== WHAT YOU ARE ASKED TO DO ==
Go through the records and show each line where the word "merci" occurs.
━━ DATASET ENTRIES
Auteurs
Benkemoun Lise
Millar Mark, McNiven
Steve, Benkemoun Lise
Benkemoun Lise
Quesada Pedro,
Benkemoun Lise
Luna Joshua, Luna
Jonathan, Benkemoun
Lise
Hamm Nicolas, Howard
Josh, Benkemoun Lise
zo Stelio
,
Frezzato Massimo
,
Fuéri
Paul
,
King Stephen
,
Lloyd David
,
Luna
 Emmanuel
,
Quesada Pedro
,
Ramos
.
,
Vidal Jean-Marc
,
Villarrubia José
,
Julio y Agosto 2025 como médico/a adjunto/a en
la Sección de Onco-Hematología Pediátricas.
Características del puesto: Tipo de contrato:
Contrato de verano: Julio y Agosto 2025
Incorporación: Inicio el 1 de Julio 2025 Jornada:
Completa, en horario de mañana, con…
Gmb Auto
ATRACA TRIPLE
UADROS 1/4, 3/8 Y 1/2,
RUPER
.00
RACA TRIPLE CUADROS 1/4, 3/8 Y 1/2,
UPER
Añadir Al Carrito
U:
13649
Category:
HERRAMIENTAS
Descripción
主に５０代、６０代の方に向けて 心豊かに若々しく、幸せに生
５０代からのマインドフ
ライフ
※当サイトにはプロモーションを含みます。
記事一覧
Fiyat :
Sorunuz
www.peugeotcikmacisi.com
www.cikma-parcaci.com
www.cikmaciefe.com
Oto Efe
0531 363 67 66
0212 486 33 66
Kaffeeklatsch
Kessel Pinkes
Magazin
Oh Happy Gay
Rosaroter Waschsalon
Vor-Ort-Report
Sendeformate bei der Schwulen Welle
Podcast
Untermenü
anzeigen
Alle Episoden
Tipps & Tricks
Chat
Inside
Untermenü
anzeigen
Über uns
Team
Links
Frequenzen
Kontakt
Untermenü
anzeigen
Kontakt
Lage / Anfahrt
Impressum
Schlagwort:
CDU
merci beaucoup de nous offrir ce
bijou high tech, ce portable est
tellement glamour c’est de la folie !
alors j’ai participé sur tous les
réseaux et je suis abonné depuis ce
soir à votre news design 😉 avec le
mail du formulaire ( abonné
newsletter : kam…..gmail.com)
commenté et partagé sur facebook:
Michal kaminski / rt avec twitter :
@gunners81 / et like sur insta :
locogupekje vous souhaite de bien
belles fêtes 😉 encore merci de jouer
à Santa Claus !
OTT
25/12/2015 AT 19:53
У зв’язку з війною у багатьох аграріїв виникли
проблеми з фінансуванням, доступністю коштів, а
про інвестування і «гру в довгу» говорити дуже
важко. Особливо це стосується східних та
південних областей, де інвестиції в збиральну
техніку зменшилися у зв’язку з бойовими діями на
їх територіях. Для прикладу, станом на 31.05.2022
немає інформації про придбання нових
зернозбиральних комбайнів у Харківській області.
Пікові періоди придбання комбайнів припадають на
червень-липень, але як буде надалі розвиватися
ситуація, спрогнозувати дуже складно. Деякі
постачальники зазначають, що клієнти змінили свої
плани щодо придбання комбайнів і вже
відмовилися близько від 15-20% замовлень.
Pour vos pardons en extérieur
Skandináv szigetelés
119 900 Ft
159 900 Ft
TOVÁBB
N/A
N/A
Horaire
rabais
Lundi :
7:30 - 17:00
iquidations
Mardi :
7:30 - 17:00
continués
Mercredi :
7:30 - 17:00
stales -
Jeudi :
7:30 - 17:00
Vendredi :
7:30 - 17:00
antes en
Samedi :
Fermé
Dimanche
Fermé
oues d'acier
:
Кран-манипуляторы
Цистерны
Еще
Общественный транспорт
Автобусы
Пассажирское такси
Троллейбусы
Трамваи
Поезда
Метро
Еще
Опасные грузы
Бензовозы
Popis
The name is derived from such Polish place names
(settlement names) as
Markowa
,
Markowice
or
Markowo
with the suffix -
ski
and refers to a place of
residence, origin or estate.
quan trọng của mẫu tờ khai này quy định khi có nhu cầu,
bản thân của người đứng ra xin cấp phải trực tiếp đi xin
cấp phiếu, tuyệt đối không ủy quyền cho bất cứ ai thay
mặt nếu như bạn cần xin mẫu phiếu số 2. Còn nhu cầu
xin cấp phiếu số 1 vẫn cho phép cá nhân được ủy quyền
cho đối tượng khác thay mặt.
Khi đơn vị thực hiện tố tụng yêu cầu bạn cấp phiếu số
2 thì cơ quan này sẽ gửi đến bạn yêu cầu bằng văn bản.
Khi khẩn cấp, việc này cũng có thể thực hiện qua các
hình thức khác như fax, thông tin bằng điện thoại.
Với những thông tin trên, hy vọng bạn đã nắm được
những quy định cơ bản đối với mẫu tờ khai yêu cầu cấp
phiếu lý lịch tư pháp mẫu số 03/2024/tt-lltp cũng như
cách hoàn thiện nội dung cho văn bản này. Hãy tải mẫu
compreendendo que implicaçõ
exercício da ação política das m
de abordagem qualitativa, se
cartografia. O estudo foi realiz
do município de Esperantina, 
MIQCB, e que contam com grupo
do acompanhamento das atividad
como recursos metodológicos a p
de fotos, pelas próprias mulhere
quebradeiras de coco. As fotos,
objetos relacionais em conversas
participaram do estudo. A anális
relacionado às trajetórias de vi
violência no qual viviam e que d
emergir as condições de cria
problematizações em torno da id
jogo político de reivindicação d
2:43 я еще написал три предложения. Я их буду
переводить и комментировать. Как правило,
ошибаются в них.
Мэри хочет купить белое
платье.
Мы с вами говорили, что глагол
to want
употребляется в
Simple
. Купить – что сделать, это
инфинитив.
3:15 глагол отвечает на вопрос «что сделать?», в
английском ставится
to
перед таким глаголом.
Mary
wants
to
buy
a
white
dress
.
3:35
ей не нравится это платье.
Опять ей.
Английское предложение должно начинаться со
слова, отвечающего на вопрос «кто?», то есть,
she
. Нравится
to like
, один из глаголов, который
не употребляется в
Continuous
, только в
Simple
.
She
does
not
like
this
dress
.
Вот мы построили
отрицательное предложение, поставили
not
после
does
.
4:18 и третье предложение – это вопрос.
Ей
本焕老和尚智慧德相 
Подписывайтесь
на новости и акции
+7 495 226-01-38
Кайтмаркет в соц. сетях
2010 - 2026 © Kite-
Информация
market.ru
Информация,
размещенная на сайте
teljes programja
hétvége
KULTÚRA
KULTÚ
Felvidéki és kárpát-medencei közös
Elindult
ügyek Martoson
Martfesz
━━━━
== TASK ANSWER ==
merci beaucoup de nous offrir ce
belles fêtes 😉 encore merci de jouer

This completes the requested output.